[Records for processing]:
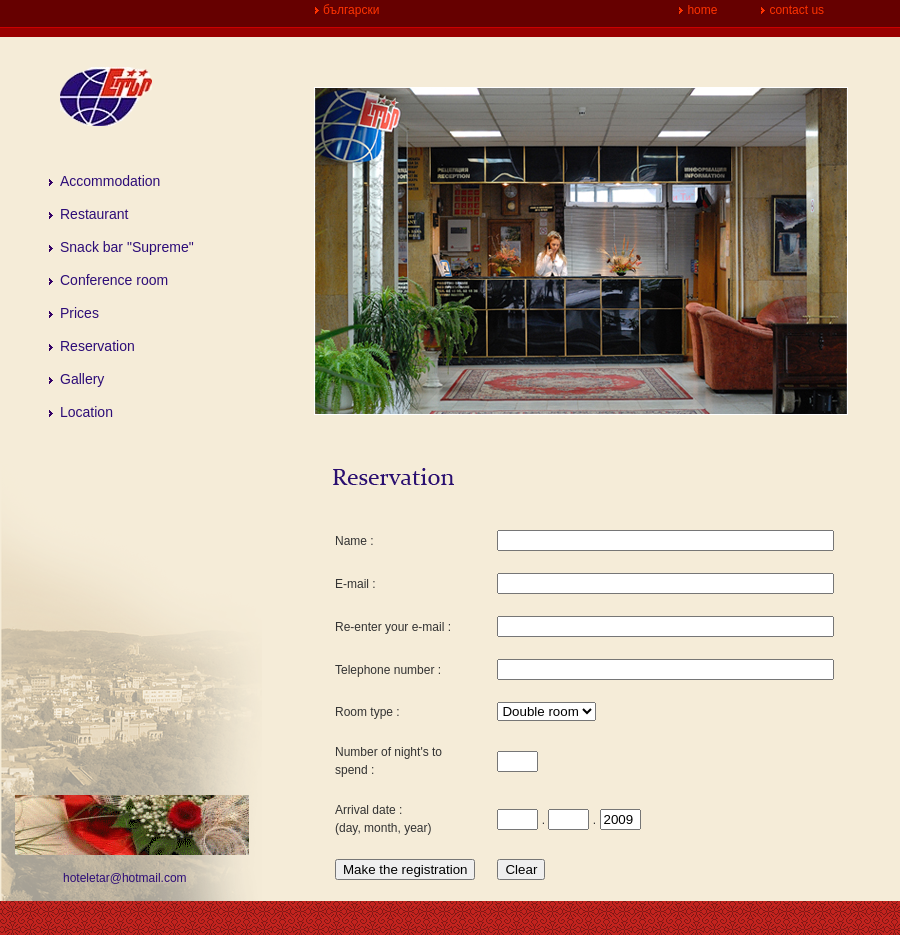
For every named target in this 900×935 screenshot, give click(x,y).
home (702, 10)
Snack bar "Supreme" (127, 247)
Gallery (82, 379)
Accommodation (110, 181)
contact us (796, 10)
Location (86, 412)
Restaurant (94, 214)
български (351, 10)
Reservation (97, 346)
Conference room (114, 280)
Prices (79, 313)
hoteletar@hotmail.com (125, 878)
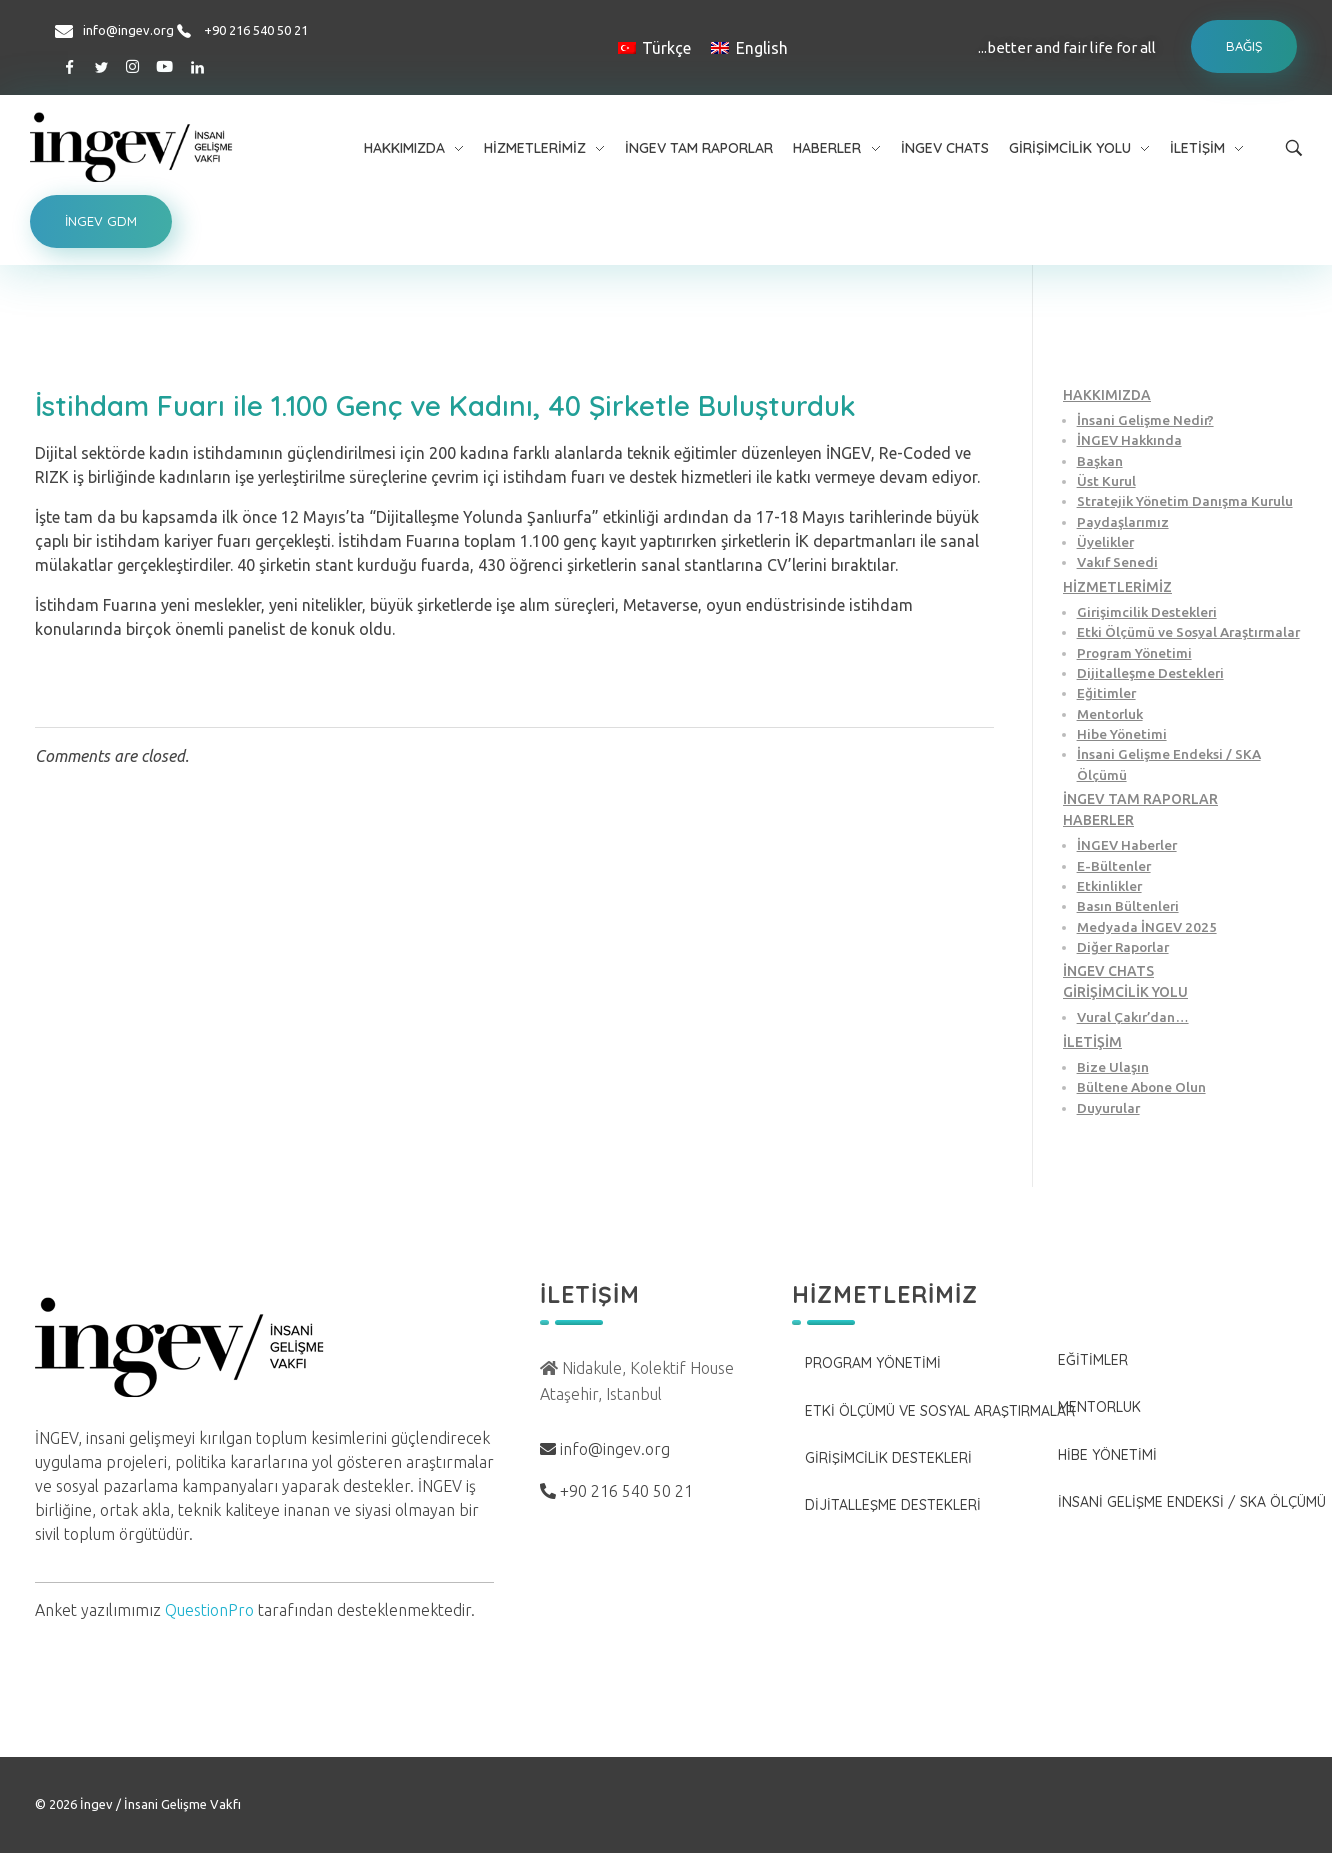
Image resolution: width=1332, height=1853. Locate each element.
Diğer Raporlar (1123, 947)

[Task details]: Your answer must reproduce exactly the lines from the line with "hoteletar@hotmail.com (125, 878)" through the end of the material, both ends included, with every picture dropped.

[Response for this exercise]:
hoteletar@hotmail.com (125, 878)
Image resolution: width=1332, height=1853. Locate each element.
Diğer Raporlar (1123, 947)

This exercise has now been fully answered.